Если же у предмета привязанности есть душа, то дело серьезнее. Эта привязанность куда более роковая, куда более веская. Это – привязанность к человеку, к его образу, слову, глазам, запаху, одежде, к манере существовать, к его интимному обиталищу.

Олег Павлер был подвержен именно этому вечному чувству. Он сжился с ним, он сам стал неотъемлемой частью его.

Олег Генрихович Павлер, режиссер-постановщик, по прозвищу Милый.

Без Игоря мне невозможно тошно! Мир свернулся в одну узкую слепящую полоску, в которой неразличимы лица, предметы, климат, время… Звуки превратились в тонкий, раздражающий свист, а запахи вообще исчезли.

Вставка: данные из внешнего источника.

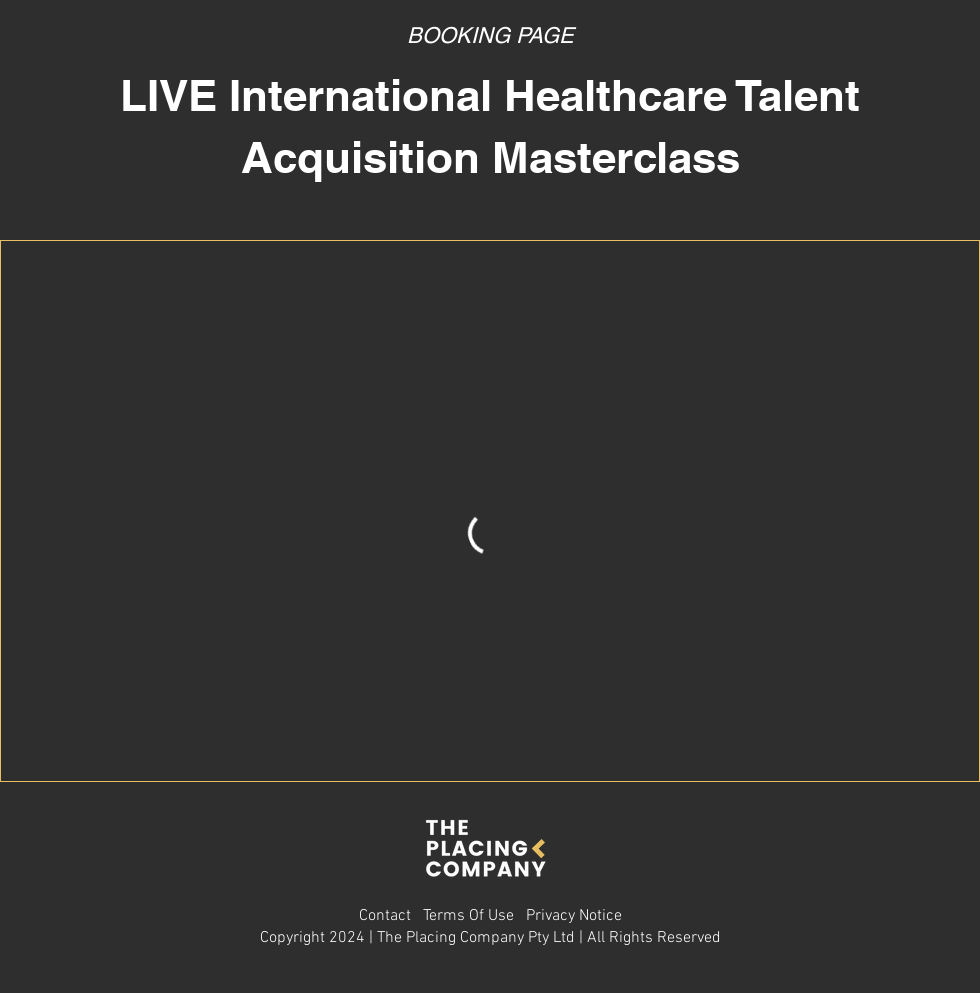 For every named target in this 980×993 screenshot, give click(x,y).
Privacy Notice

Скончались, свернулись в рогалики рецепторы органов чувств. Они стали не нужны мне, а, значит, ненужной стала и сама жизнь.

Игорь рассказывал мне о том времени, когда меня еще не было, а он уже был и даже осознавал себя в полной мере. Я слушал его и доверял его чувствам, его ощущениям. Если бы это же написали в учебниках, то я бы даже не раскрыл их. Я знаю нашу наиновейшую, наиближайшую историю посредством его ощущений, его памяти, его опыта. Я осознал свое родство с прошедшим временем, благодаря ему.

Он писал книги… он писал себя самого, как художник пишет автопортрет, и о своем времени, как это делает дотошный историк, но это было и обо мне, причем, куда более искренне, чем если бы я сам вдруг решился поведать что-то. Он был моим слухом, моими глазами, моим обонянием, и даже моей памятью. И вот всё это в одночасье отключилось. Разом! Может ли существовать жизнь без органов чувств, без прошлого, без настоящего? Разве возможно будущее без всего этого?

Вот уже неделю я не появляюсь на репетициях. Мне звонят, но я не слышу, меня теребят, но я не чувствую, мне что-то пытаются показать, но я не вижу.

На похоронах было много людей. Я смотрел на них и думал, что с большинством из них Игорь не выпил бы и чашки чая. Он беззащитен теперь – всякий может прийти и, невзирая на те мерзости, которые творил против него при жизни, оскорбить память о нем своим присутствием. Это еще куда более тяжкий проступок, чем плюнуть живому в лицо. Потому что мертвый беззащитен, потому что мертвый молчалив. Это – безнаказанный, прикрытый маской соболезнования цинизм.

Кто-то скажет, что у Игоря не было врагов, не было даже недоброжелателей. Но это ложь! У него не могло не быть врагов, потому что у него была своя непоколебимая нравственная позиция, а она своего рода крепость на границе его жизни. Крепость не строится случайно – слишком дорогое сооружение. Крепость возводится лишь тогда, когда виден враг на подступах к твоим территориям. Значит, был враг!

Я убежден, хороший полководец лишь тот, кто оставляет свои качества воина напоследок, лишь после того, как качества дипломата уже исчерпаны. Но Игорь Волей был неисчерпаем как дипломат, и потому железа? полководца у него почти атрофировалась.